I am programming in JAVA for my current program with the problem.
I have to parse a big .rdf file(XML format) which is 1.60 GB in size, and then insert the parsed data to mysql localhost server.
After googling, I decided to use SAX parser in my code. Many sites encouraged using SAX parser over DOM parser, saying that SAX parser is much faster than DOM parser.
However, when I executed my code which uses SAX parser, I found out that my program executes so slow. One senior in my lab told me that the slow speed issue might have occurred from file I/O process.
In the code of 'javax.xml.parsers.SAXParser.class', 'InputStream' is used for file input, which could make the job slow compared to using 'Scanner' class or 'BufferedReader' class.
My question is.. 1. Are SAX parsers good for parsing large-scale xml documents?
My program took 10 minutes to parse a 14MB sample file and insert data
to mysql localhost.
Actually, another senior in my lab who made a similar program
as mine but using DOM parser parses the 1.60GB xml file and saves data
in an hour.
- How can I use 'BufferedReader' instead of using 'InputStream', while using the SAX parser library?
This is my first question asking to stackoverflow, so any kinds of advices would be thankful and helpful.
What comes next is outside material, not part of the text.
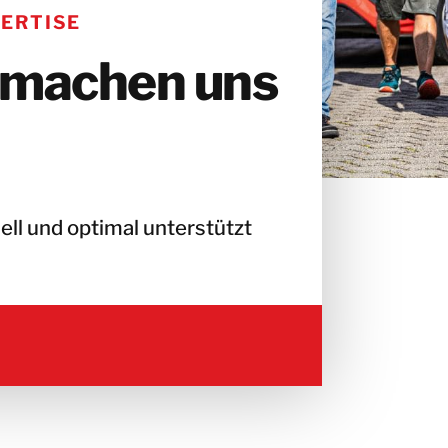
PERTISE
 machen uns
ell und optimal unterstützt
Thank you for reading.
Added part after receiving initial feedbacks I should have uploaded my code to clarify my problem, I apologize for it..
package xml_parse;
import javax.xml.parsers.SAXParser;
import javax.xml.parsers.SAXParserFactory;
import org.xml.sax.Attributes;
import org.xml.sax.SAXException;
import org.xml.sax.helpers.DefaultHandler;
import java.sql.Connection;
import java.sql.DriverManager;
import java.sql.ResultSet;
import java.sql.SQLException;
import java.io.BufferedInputStream;
import java.io.BufferedOutputStream;
import java.io.FileInputStream;
import java.io.FileOutputStream;
public class Readxml extends DefaultHandler {
Connection con = null;
String[] chunk; // to check /A/, /B/, /C/ kind of stuff.
public Readxml() throws SQLException {
// connect to local mysql database
con = DriverManager.getConnection("jdbc:mysql://localhost/lab_first",
"root", "2030kimm!");
}
public void getXml() {
try {
// obtain and configure a SAX based parser
SAXParserFactory saxParserFactory = SAXParserFactory.newInstance();
// obtain object for SAX parser
SAXParser saxParser = saxParserFactory.newSAXParser();
// default handler for SAX handler class
// all three methods are written in handler's body
DefaultHandler default_handler = new DefaultHandler() {
String topic_gate = "close", category_id_gate = "close",
new_topic_id, new_catid, link_url;
java.sql.Statement st = con.createStatement();
public void startElement(String uri, String localName,
String qName, Attributes attributes)
throws SAXException {
if (qName.equals("Topic")) {
topic_gate = "open";
new_topic_id = attributes.getValue(0);
// apostrophe escape in SQL query
new_topic_id = new_topic_id.replace("'", "''");
if (new_topic_id.contains("International"))
topic_gate = "close";
if (new_topic_id.equals("") == false) {
chunk = new_topic_id.split("/");
for (int i = 0; i < chunk.length - 1; i++)
if (chunk[i].length() == 1) {
topic_gate = "close";
break;
}
}
if (new_topic_id.startsWith("Top/"))
new_topic_id.replace("Top/", "");
}
if (topic_gate.equals("open") && qName.equals("catid"))
category_id_gate = "open";
// add each new link to table "links" (MySQL)
if (topic_gate.equals("open") && qName.contains("link")) {
link_url = attributes.getValue(0);
link_url = link_url.replace("'", "''"); // take care of
// apostrophe
// escape
String insert_links_command = "insert into links(link_url, catid) values('"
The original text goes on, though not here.